Dataset entries
____

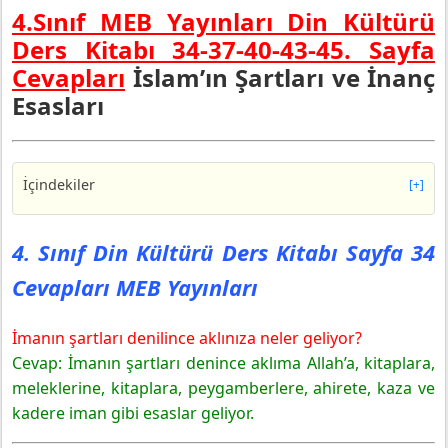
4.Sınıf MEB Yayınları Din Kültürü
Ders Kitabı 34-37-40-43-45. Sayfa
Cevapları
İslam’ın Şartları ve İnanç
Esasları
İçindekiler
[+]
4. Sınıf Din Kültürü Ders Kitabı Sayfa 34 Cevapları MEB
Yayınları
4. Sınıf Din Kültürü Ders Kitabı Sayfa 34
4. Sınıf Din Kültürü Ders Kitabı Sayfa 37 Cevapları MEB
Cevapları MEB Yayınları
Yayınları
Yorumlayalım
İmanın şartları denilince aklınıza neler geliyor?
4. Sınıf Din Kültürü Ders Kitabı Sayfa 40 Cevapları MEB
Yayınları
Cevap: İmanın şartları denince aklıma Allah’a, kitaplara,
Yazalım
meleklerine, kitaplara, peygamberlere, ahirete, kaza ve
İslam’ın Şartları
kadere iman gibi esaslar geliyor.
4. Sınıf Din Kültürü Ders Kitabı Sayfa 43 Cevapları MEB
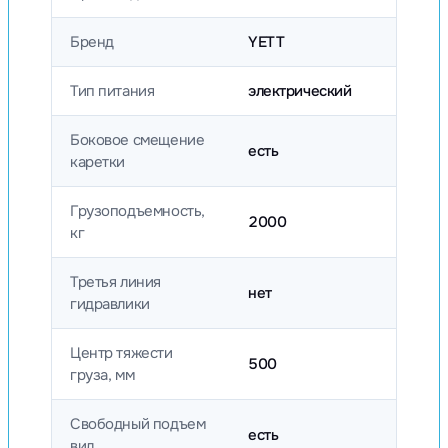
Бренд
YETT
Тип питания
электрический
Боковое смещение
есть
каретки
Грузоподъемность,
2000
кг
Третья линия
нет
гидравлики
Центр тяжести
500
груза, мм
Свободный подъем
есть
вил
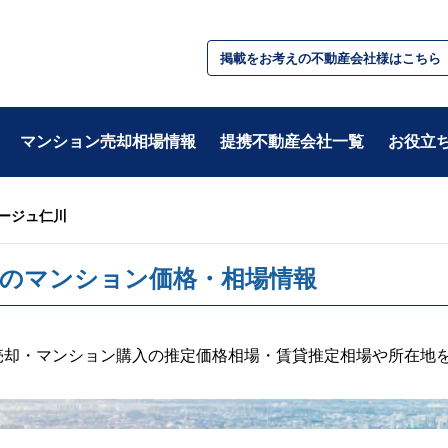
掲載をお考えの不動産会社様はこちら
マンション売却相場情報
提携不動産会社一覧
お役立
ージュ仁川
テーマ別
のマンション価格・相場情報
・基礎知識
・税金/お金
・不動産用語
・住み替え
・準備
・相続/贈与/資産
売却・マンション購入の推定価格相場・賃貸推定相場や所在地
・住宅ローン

____

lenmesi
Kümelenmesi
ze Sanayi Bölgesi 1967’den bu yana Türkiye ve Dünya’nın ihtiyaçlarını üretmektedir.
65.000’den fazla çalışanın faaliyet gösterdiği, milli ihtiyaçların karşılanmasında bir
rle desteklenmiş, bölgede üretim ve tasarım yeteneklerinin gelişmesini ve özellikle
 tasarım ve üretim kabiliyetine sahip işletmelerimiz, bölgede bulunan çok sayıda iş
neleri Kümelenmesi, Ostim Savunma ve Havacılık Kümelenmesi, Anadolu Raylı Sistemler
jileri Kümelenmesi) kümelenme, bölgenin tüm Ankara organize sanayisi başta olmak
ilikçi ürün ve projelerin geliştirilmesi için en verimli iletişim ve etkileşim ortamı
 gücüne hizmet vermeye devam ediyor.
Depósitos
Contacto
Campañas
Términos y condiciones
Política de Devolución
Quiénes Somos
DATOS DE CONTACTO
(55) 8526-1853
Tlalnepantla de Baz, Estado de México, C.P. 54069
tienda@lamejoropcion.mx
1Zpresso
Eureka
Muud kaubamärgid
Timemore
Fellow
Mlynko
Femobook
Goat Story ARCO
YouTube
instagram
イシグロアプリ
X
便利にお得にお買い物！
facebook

____

Lines in the data containing the string "bölgede" are to be counted; give that number alone.

* _Output of the task_: 2